A database is a collection of information organized into interrelated tables of data and specifications of data objects.

Data Mining

Data mining is the use of automated data analysis techniques to uncover already undetected relationships among data items. Data mining often involves the analysis of data stored in a data warehouse. Three of the major data mining techniques are the regression, classification, and clustering.

Data Warehouse

A data warehouse is a centralized database that captures information from various parts of an organization’s business processes. This information can later be analyzed to determine predictive relationships through the use of data mining techniques.

DB2

DB2 is a relational database system developed by IBM Corporation, originally for use on large mainframe computer systems.
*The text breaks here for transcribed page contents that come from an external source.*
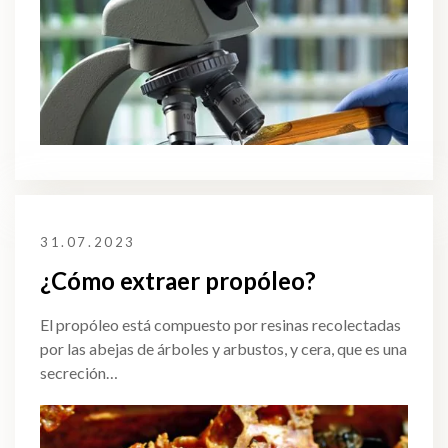
31.07.2023
¿Cómo extraer propóleo?
El propóleo está compuesto por resinas recolectadas
por las abejas de árboles y arbustos, y cera, que es una
secreción…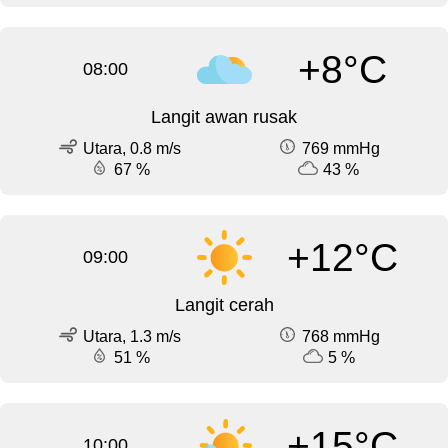
+8°C
08:00
Langit awan rusak
Utara, 0.8 m/s
769 mmHg
67 %
43 %
+12°C
09:00
Langit cerah
Utara, 1.3 m/s
768 mmHg
51 %
5 %
+15°C
10:00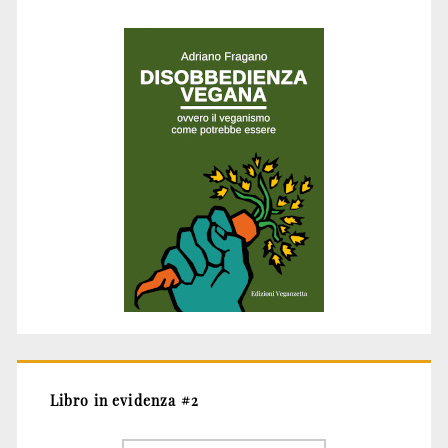
Libro in evidenza #2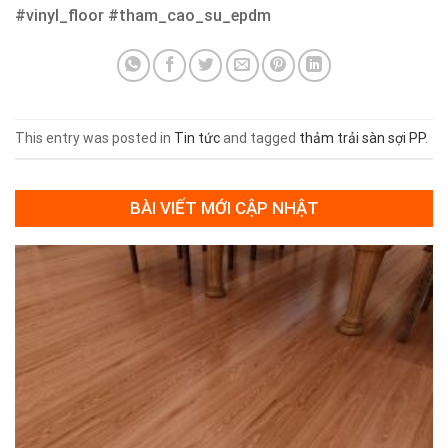
#vinyl_floor #tham_cao_su_epdm
This entry was posted in
Tin tức
and tagged
thảm trải sàn sợi PP
.
BÀI VIẾT MỚI CẬP NHẬT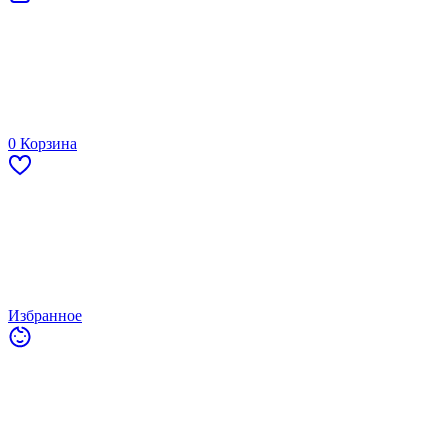
0
Корзина
Избранное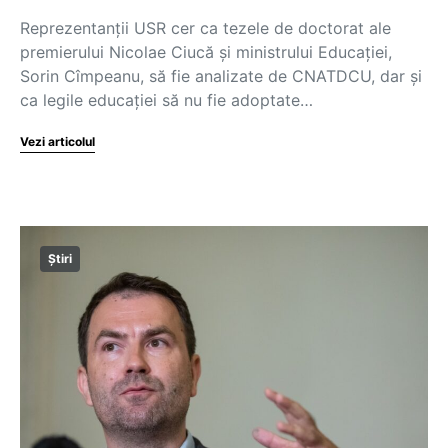
Reprezentanţii USR cer ca tezele de doctorat ale
premierului Nicolae Ciucă şi ministrului Educaţiei,
Sorin Cîmpeanu, să fie analizate de CNATDCU, dar şi
ca legile educaţiei să nu fie adoptate…
Vezi articolul
Știri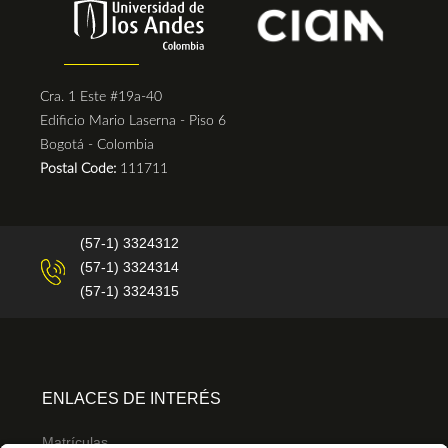
Cra. 1 Este #19a-40
Edificio Mario Laserna - Piso 6
Bogotá - Colombia
Postal Code:
111711
(57-1) 3324312
(57-1) 3324314
(57-1) 3324315
ENLACES DE INTERÉS
Matrículas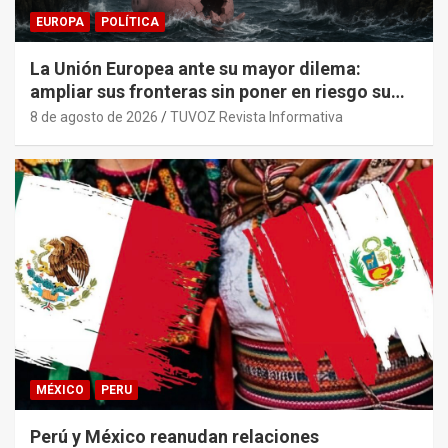
EUROPA
POLÍTICA
La Unión Europea ante su mayor dilema:
ampliar sus fronteras sin poner en riesgo su
sostenibilidad económica.
8 de agosto de 2026
TUVOZ Revista Informativa
MÉXICO
PERU
Perú y México reanudan relaciones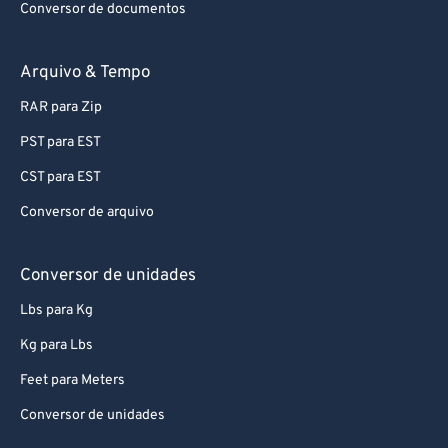
Conversor de documentos
Arquivo & Tempo
RAR para Zip
PST para EST
CST para EST
Conversor de arquivo
Conversor de unidades
Lbs para Kg
Kg para Lbs
Feet para Meters
Conversor de unidades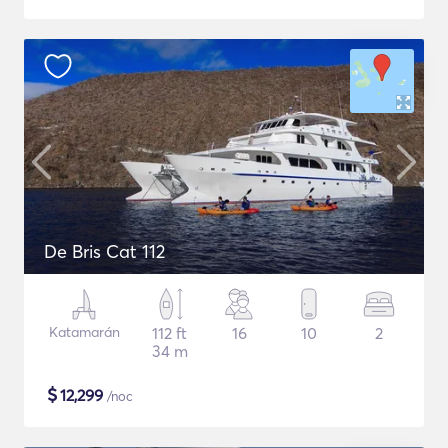
De Bris Cat 112
Katamarán
112 ft
16
10
2
34 m
$
12,299
/noc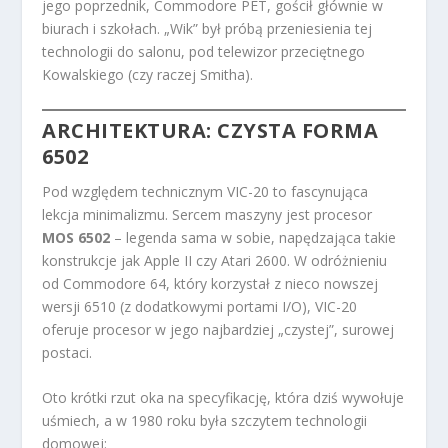
jego poprzednik, Commodore PET, gościł głównie w
biurach i szkołach. „Wik” był próbą przeniesienia tej
technologii do salonu, pod telewizor przeciętnego
Kowalskiego (czy raczej Smitha).
ARCHITEKTURA: CZYSTA FORMA
6502
Pod względem technicznym VIC-20 to fascynująca
lekcja minimalizmu. Sercem maszyny jest procesor
MOS 6502
– legenda sama w sobie, napędzająca takie
konstrukcje jak Apple II czy Atari 2600. W odróżnieniu
od Commodore 64, który korzystał z nieco nowszej
wersji 6510 (z dodatkowymi portami I/O), VIC-20
oferuje procesor w jego najbardziej „czystej”, surowej
postaci.
Oto krótki rzut oka na specyfikację, która dziś wywołuje
uśmiech, a w 1980 roku była szczytem technologii
domowej: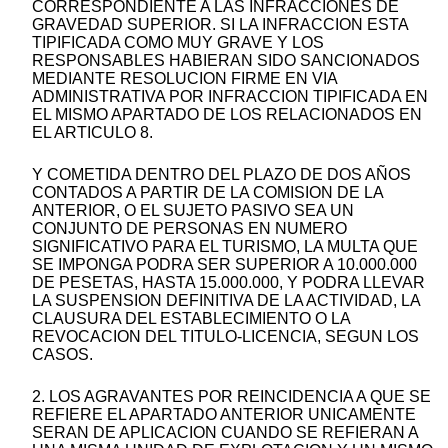
CORRESPONDIENTE A LAS INFRACCIONES DE
GRAVEDAD SUPERIOR. SI LA INFRACCION ESTA
TIPIFICADA COMO MUY GRAVE Y LOS
RESPONSABLES HABIERAN SIDO SANCIONADOS
MEDIANTE RESOLUCION FIRME EN VIA
ADMINISTRATIVA POR INFRACCION TIPIFICADA EN
EL MISMO APARTADO DE LOS RELACIONADOS EN
EL ARTICULO 8.
Y COMETIDA DENTRO DEL PLAZO DE DOS AÑOS
CONTADOS A PARTIR DE LA COMISION DE LA
ANTERIOR, O EL SUJETO PASIVO SEA UN
CONJUNTO DE PERSONAS EN NUMERO
SIGNIFICATIVO PARA EL TURISMO, LA MULTA QUE
SE IMPONGA PODRA SER SUPERIOR A 10.000.000
DE PESETAS, HASTA 15.000.000, Y PODRA LLEVAR
LA SUSPENSION DEFINITIVA DE LA ACTIVIDAD, LA
CLAUSURA DEL ESTABLECIMIENTO O LA
REVOCACION DEL TITULO-LICENCIA, SEGUN LOS
CASOS.
2. LOS AGRAVANTES POR REINCIDENCIA A QUE SE
REFIERE EL APARTADO ANTERIOR UNICAMENTE
SERAN DE APLICACION CUANDO SE REFIERAN A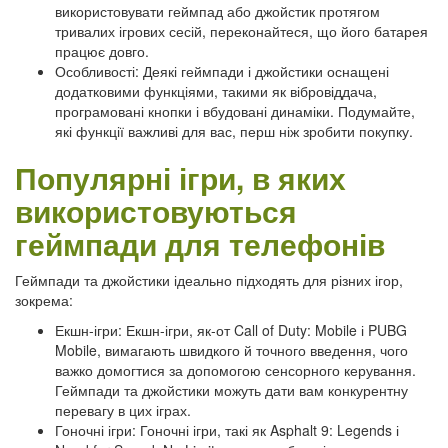
використовувати геймпад або джойстик протягом
тривалих ігрових сесій, переконайтеся, що його батарея
працює довго.
Особливості: Деякі геймпади і джойстики оснащені
додатковими функціями, такими як вібровіддача,
програмовані кнопки і вбудовані динаміки. Подумайте,
які функції важливі для вас, перш ніж зробити покупку.
Популярні ігри, в яких
використовуються
геймпади для телефонів
Геймпади та джойстики ідеально підходять для різних ігор,
зокрема:
Екшн-ігри: Екшн-ігри, як-от Call of Duty: Mobile і PUBG
Mobile, вимагають швидкого й точного введення, чого
важко домогтися за допомогою сенсорного керування.
Геймпади та джойстики можуть дати вам конкурентну
перевагу в цих іграх.
Гоночні ігри: Гоночні ігри, такі як Asphalt 9: Legends і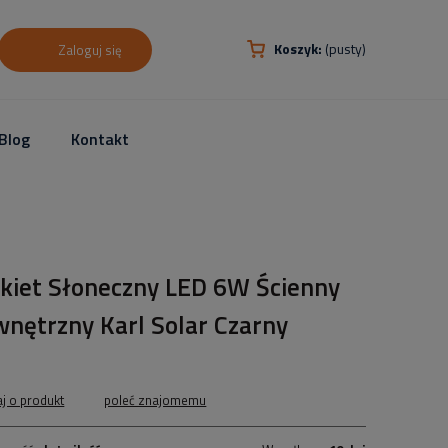
Koszyk:
(pusty)
Zaloguj się
Blog
Kontakt
nkiet Słoneczny LED 6W Ścienny
nętrzny Karl Solar Czarny
aj o produkt
poleć znajomemu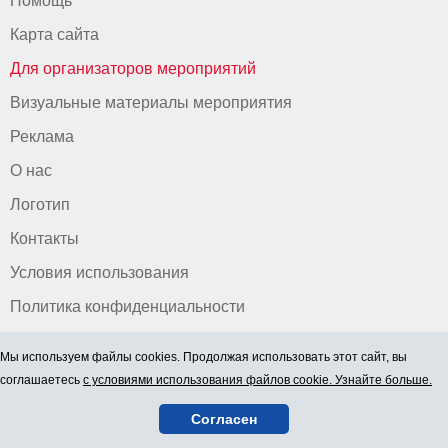
Помощь
Карта сайта
Для организаторов мероприятий
Визуальные материалы мероприятия
Реклама
О нас
Логотип
Контакты
Условия использования
Политика конфиденциальности
Мы используем файлы cookies. Продолжая использовать этот сайт, вы
соглашаетесь
с условиями использования файлов cookie. Узнайте больше.
Согласен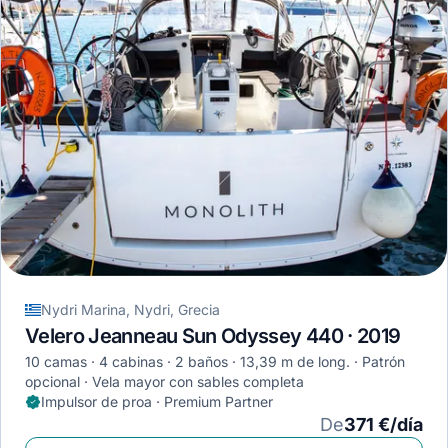
Nydri Marina, Nydri, Grecia
Velero Jeanneau Sun Odyssey 440 · 2019
10 camas
4 cabinas
2 baños
13,39 m de long.
Patrón
opcional
Vela mayor con sables completa
Impulsor de proa · Premium Partner
De
371 €/día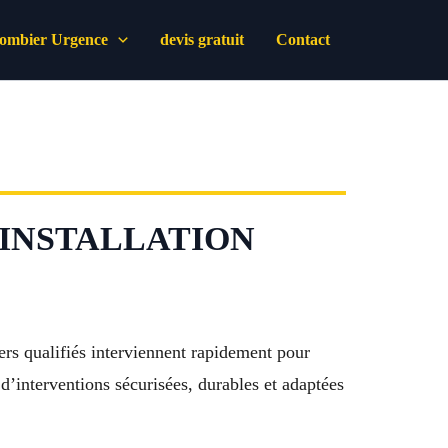
lombier Urgence
devis gratuit
Contact
 INSTALLATION
s qualifiés interviennent rapidement pour
 d’interventions sécurisées, durables et adaptées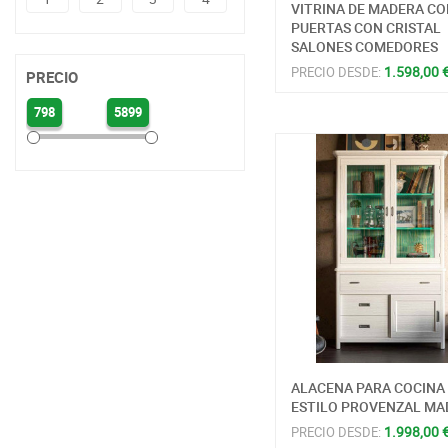
VITRINA DE MADERA C
PUERTAS CON CRISTAL
SALONES COMEDORES
1.598,00 
PRECIO DESDE:
PRECIO
798
5899
ALACENA PARA COCINA
ESTILO PROVENZAL MA
1.998,00 
PRECIO DESDE:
It has since been ported to a variety of platforms including SunOS, Solaris, Linux, Windows 95/98/NT/2000 and HP-UX.

DBMS

A database management system (DBMS) is the software that allows a computer to perform database functions like storing, retrieving, adding, deleting and modifying data. Relational database management systems (RDBMS) implement the relational model of tables and relationships. Examples: Microsoft Access, MySQL, Microsoft SQL Server, Oracle and FileMaker Pro are all examples of database management systems.

DDL

(Data Definition Language) DDL is a language used by a database management system (like Oracle) that allows users to define the database and specify data types, structures and constraints on the data. Examples of DDL statements are CREATE TABLE, CREATE INDEX, ALTER, and DROP.

De-Normalization

In a relational database, denormalization is an approach to speeding up read performance (data retrieval) in which the administrator selectively adds back particular instances of redundant data after the data structure has been normalized. A denormalized database should not be confused with a database that has never been normalized.

Dimension Table

In data warehousing, a dimension table is one of the sets of companion tables to a fact table. The fact table contains business facts (or measures), and foreign keys which refer to candidate keys (usually primary keys) in the dimension tables. A dimension table has a primary key column that uniquely identifies each dimension record (row).

DML

Database Manipulation Language. In SQL, such statements as UPDATE, INSERT and DELETE are considered DML.

Fact Table

Fact tables contain the data corresponding to a particular business process. Each row represents a single event associated with that process and contains the measurement data related to that event.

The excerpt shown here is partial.